A new S2000 would coincide with Honda’s 75th birthday
The new S2000 would coincide with Honda’s 75th birthday as the original 1999 S2000 did for Honda’s 50th. Forbes says it has the skinny on details. The proportions of the new S2000 would be similar to the original. An abundance of aluminum and carbon fiber would keep the weight below 3,000 lbs.
It goes on to say that power would come from the 2.0-liter turbo pumped up to 350 hp like the Civic Type R engine. We are just now entering the new world of complete electrification. We wonder if a convertible sports car running an internal combustion engine can still be sold in 2024? But, the Turbo four sounds good to us.
When the original S2000 ran its course in 2009 there were indications that a new version was in the works. That never materialized yet we continue to hear rumors that a new one is being developed. Supposedly, the 20th Anniversary concept of the original S2000 shown at the Tokyo Auto Salon in January was meant to keep the flames alive.
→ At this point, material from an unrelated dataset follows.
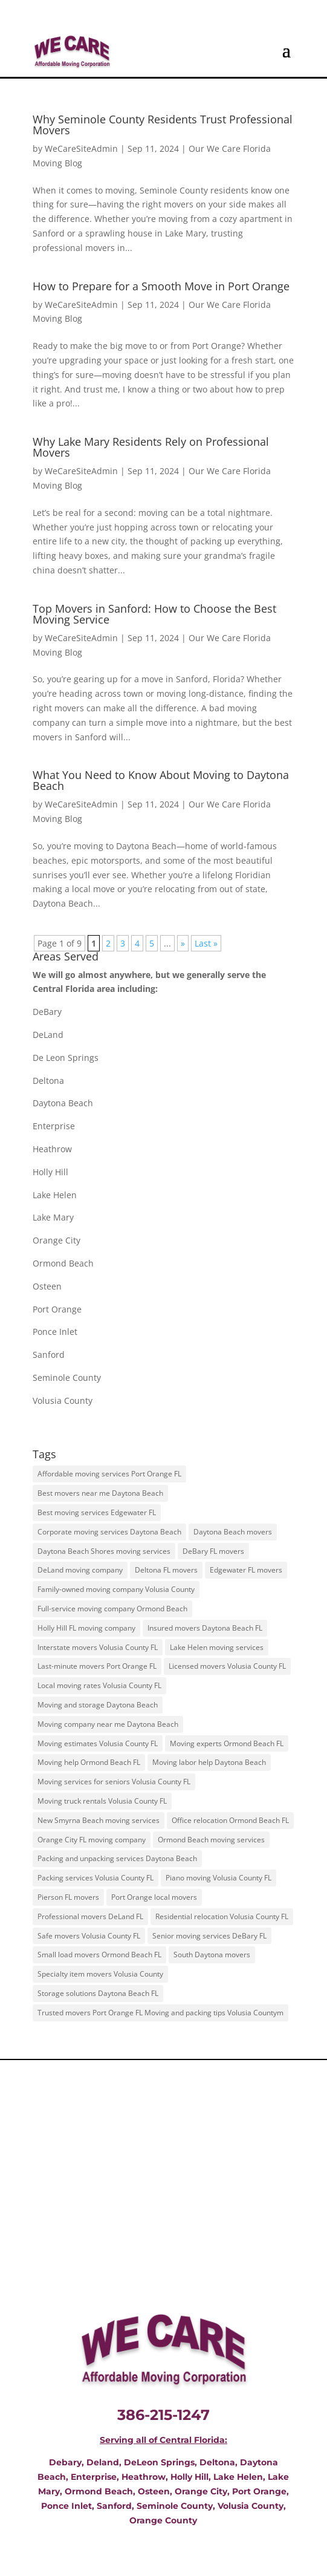  What do you see at coordinates (109, 1532) in the screenshot?
I see `Corporate moving services Daytona Beach [Corporate moving services Daytona Beach (45 items)]` at bounding box center [109, 1532].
Should a new S2000 return it won’t be cheap
Should the S2000 return it won’t be cheap. If it is to run with the Civic Type R 2.0-liter four it would have to develop it longitudinally for rear-wheel-drive. That’s not a game-changer but it would add special tooling costs that would need to be amortized. Again, with development capital being poured into EVs by so many other companies it seems like this might not be the direction a new S2000 would go. That is if Honda is really considering doing this.
The original S2000 sold for around $35,000 in its last year. That was with a 10-year run which saw the production of 66,860 total units. With expected production not hitting that mark this new S2000 roadster would have to be in the mid-$50,000 price range, maybe more. So, if Honda has plans to do this it won’t be for an inexpensive open-top roadster. Could Honda pull that off?
Can Honda pull this off without a partner?
If Nissan can pull off a semi-new Z, Toyota bringing back the Supra, and Subaru giving us the BRZ, why couldn’t Honda follow their leads? But there is a unique thread these sports cars have that Honda probably won’t follow; each one has been developed from an existing platform.
The new Nissan Z is largely using the previous platform. As for the Toyota Supra, it is based on BMW’s Z4 platform. And the Subaru BRZ and Toyota 86 are virtually one in the same car. So Subaru and Toyota jointly developed it. That means the price tag for Subaru was half of what it would have cost to develop it individually.
So, obviously, there are some questions about a new S2000 that if Honda is seriously considering it has already answered. We want to think it is being developed right now. If we hear more we’ll pass it along.